Specialized knowledge, skills, and mindsets are necessary for effective security cooperation. However, efforts to develop the security cooperation workforce face significant challenges, including disagreement over what constitutes expertise and a manning system that often treats security cooperation as a temporary assignment rather than a career path. Building a professional, competent, and unified workforce requires understanding the qualities that define exceptional security cooperation practitioners and the barriers to professional development, competency-based education, and strategic retention. It also necessitates identifying how to shift from a culture of compliance and “box checking,” where success is measured by task completion, to a professional culture that emphasizes strategic outcomes, critical thinking, continuous improvement, specialized expertise, and collaboration.

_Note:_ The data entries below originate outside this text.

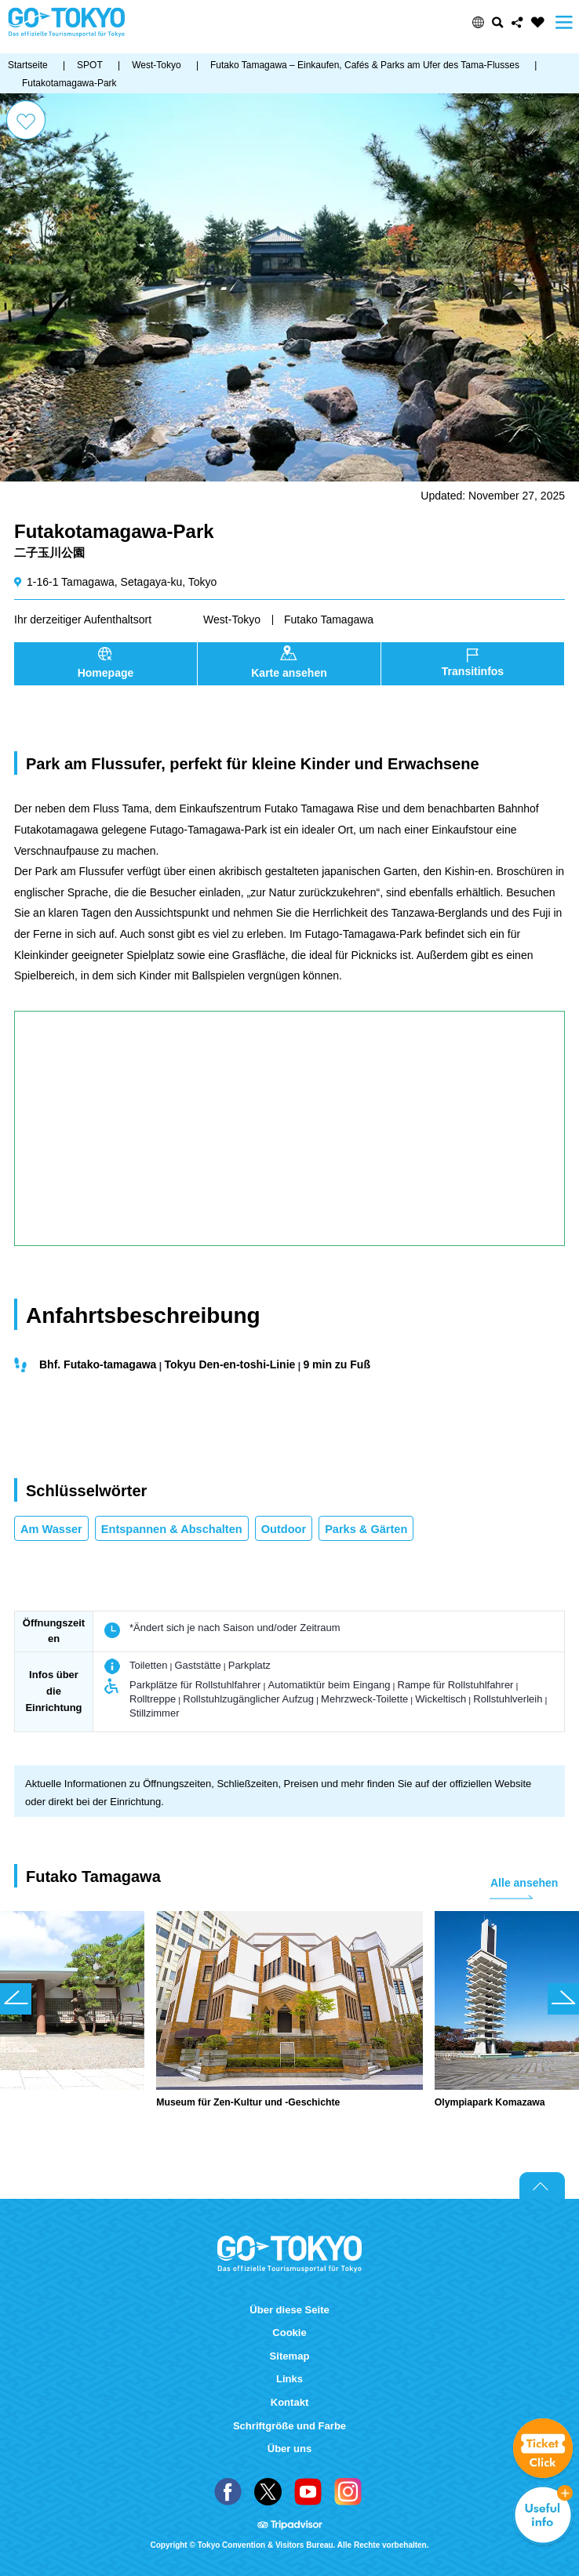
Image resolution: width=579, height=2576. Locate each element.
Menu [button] (564, 22)
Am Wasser (51, 1529)
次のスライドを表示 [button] (563, 1999)
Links (289, 2379)
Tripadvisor (290, 2525)
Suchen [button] (498, 22)
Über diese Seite (289, 2310)
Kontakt (290, 2402)
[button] (478, 22)
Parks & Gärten (366, 1529)
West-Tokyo (231, 619)
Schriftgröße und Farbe (289, 2426)
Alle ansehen (524, 1883)
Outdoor (283, 1529)
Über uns (290, 2448)
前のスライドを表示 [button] (15, 1999)
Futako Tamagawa (328, 619)
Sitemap (290, 2356)
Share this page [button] (517, 22)
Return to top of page (542, 2185)
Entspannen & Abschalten (171, 1529)
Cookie (289, 2332)
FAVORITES (537, 22)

To effectively overcome these challenges and build this enterprise, what approaches work best to plan and resource multi-year Security Cooperation strategies, bridge gaps, and deliver a professional, diversified, and right-sized Security Cooperation workforce?

 

 

  • Stuard, Maj. Kathryn L., "Cooperate to Outcompete: Security Cooperation Impacts on Grey-Zone Conflict in the Indo-Pacific," AFGC thesis, 2025.
    • Stuard addresses this question by critiquing the USAF's standard two-to-four-year Permanent Change of Station (PCS) cycles, which prioritize creating broadly adaptable Airmen but fail to build the deep regional expertise required to navigate the complexities of the Indo-Pacific theater. To deliver a right-sized, professional workforce capable of outcompeting China, she recommends extending PCS assignments for security cooperation personnel to five to seven years and establishing regional specialization tracks that focus on local languages, cultures, and policy education. By incentivizing these longer assignments and tailoring career paths to allow Airmen to rotate consistently within the region, Stuard asserts that the USAF can foster the trust, continuity, and strategic acumen needed to develop enduring, multi-year relationships with regional partners.